Oklahoma Supreme Court Says Gov. Stitt’s Tribal Compacts are not O.K.
Oklahoma Gov. Kevin Stitt has been dealt another lousy hand in his quest to reshape the commercial relationship between the state and its tribal casino operators.
On Tuesday, the Oklahoma Supreme Court ruled Stitt had overstepped his authority when he renegotiated compacts with two tribes, the Kialegee Tribal Town and the United Keetoowah Band (UKB) of Cherokee.
To be fair, the Republican governor was unlikely to have been totally blindsided by the court’s decision. In July, it reached the same verdict in relation to two similar compacts Stitt had negotiated, with the Comanche Nation and Otoe-Missouria tribes, respectively.
Gov. Stitt Overreach
The problem was, Stitt negotiated different terms to those included in a model gaming compact approved by voters in 2004. And he failed to seek approval of a joint legislative committee on the matter, thereby disrupting the balance between the executive and legislative branches of government.
The case had been brought by two fellow Republicans, Speaker of the House Charles McCall and Senate President Pro Tempore Greg Treat, both concerned about the governor’s overreach. The court agreed with the plaintiffs that the compacts were invalid, sending Stitt back to the drawing board.
Stitt wants to squeeze more revenue-share payments out of Oklahoma’s numerous tribal operators. In 2019, he claimed that the 2004 model compact expired on January 1, 2020 and would have to be renegotiated.
The tribes argued that language indicates the compacts were designed to automatically roll over for another 15 years on that date.
Stitt claimed the tribes were breaking the law by offering Class III gaming from 2020. Last October, a federal judge agreed with the tribes that the compacts rolled over.
No Appeal from Stitt
It’s a decision Stitt says he won’t appeal. But he still vowed to find “a fair deal that benefits all four million Oklahomans.”
The tribes pay four to six percent of their revenues from slots to the state and ten percent on games like craps and roulette, which amounted to almost $150 million last year.
Things briefly looked good for Stitt when the four tribes broke with consensus and agreed to new compacts, because it was tantamount to saying the governor was right about the model compact’s expiration.
The Kialegee and UKB compact was a weird one because neither tribe currently operates a gaming facility. Both are federally recognized, a precursor for establishing Class III gaming. But their efforts to do so have so far been thwarted by local legal opposition.

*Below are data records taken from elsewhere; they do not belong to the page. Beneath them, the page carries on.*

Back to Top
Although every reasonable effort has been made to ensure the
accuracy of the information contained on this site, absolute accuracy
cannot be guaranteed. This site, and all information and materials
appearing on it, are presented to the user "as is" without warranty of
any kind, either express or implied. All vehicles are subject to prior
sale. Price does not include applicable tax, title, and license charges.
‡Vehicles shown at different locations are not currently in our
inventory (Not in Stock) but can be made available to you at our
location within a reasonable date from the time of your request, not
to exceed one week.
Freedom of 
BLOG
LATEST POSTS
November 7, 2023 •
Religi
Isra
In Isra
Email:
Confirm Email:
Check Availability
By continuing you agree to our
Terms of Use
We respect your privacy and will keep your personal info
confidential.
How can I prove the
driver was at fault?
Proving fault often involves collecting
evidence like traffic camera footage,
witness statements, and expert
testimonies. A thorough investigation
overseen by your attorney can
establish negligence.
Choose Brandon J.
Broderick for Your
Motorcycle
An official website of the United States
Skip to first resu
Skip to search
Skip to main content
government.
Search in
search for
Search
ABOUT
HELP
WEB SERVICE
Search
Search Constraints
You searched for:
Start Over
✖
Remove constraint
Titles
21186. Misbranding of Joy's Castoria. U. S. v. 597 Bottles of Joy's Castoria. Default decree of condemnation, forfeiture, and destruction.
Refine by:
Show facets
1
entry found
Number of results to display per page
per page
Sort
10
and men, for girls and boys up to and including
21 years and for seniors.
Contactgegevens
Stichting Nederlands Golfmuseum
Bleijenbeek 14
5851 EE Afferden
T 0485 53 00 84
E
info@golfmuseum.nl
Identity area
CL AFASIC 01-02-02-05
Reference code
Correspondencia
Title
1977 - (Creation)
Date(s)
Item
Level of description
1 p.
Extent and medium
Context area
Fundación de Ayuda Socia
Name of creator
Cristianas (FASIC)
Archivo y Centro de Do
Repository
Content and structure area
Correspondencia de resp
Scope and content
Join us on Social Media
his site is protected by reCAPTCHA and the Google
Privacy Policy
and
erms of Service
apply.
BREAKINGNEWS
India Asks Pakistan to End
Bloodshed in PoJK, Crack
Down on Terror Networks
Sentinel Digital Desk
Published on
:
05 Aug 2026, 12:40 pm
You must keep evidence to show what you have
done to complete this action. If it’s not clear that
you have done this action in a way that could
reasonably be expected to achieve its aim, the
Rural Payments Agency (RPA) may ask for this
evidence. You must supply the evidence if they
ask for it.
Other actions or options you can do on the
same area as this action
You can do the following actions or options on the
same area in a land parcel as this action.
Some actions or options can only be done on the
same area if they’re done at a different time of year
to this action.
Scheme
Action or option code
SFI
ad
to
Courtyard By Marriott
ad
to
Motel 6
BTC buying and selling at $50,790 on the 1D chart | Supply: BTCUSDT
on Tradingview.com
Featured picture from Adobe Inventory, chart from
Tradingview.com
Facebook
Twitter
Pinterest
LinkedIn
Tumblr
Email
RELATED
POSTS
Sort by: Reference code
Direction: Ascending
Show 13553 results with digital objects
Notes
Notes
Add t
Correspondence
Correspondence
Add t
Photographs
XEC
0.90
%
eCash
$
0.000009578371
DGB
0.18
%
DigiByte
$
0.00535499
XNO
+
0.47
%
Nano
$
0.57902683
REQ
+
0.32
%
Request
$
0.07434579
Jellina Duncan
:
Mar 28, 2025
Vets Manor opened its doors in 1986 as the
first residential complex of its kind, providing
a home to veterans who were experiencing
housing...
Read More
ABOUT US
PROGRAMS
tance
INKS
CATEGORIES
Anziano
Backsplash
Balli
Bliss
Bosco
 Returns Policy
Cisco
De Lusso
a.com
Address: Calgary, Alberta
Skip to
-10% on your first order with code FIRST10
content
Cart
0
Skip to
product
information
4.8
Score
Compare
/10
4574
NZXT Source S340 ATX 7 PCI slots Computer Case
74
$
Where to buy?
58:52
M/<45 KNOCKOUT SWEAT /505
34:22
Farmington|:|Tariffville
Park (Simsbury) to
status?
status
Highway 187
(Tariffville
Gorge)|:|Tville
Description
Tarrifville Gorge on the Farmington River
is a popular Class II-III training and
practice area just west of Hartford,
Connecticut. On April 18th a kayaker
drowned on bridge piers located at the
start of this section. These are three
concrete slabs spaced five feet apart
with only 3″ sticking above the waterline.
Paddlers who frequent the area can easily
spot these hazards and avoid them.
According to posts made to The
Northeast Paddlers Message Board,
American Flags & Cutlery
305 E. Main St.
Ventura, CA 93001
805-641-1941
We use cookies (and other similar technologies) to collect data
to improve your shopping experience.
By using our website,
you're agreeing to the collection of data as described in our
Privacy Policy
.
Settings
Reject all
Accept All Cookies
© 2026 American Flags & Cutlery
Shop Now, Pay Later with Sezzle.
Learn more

UKB Chief Joe Bunch said in an official statement the compact was “an effort to avoid a battle with the state over the legality of gaming, as we look forward to establishing economic development opportunities in the coming year.”
In the case of the Comanche Nation and Otoe-Missouria, Stitt was criticized by Oklahoma AG Mike Hunter for including sports betting as part of the new deal, despite the practice being illegal in Oklahoma.